### Exercise aim
Every record below must be retyped exactly, with the pictures left out.

──────── Data excerpts

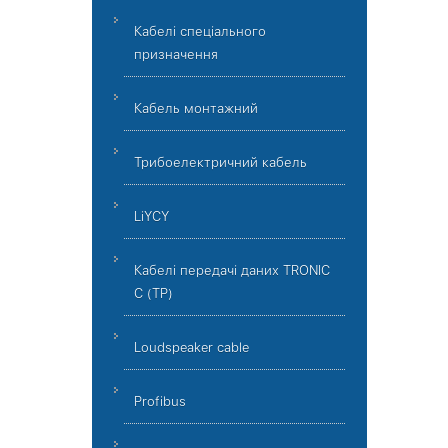
Кабелі спеціального
призначення
Кабель монтажний
Трибоелектричний кабель
LiYCY
Кабелі передачі даних TRONIC
C (TP)
Loudspeaker cable
Profibus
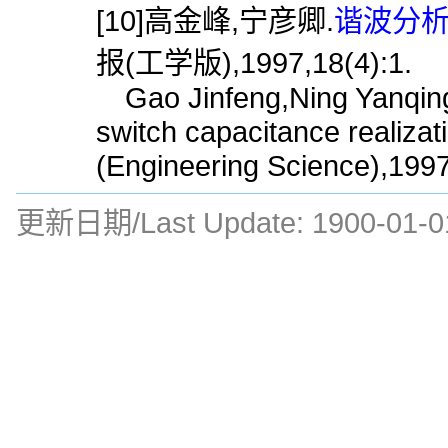
[10]高金峰,宁彦卿.
谐波分析
报(工学版),1997,18(4):1.
Gao Jinfeng,Ning Yanqing
switch capacitance realizat
(Engineering Science),1997
更新日期/Last Update:
1900-01-0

────────────────

### Answer to the problem
Кабелі спеціального
призначення
Кабель монтажний
Трибоелектричний кабель
LiYCY
Кабелі передачі даних TRONIC
C (TP)
Loudspeaker cable
Profibus
[10]高金峰,宁彦卿.
谐波分析
报(工学版),1997,18(4):1.
Gao Jinfeng,Ning Yanqing
switch capacitance realizat
(Engineering Science),1997
更新日期/Last Update:
1900-01-0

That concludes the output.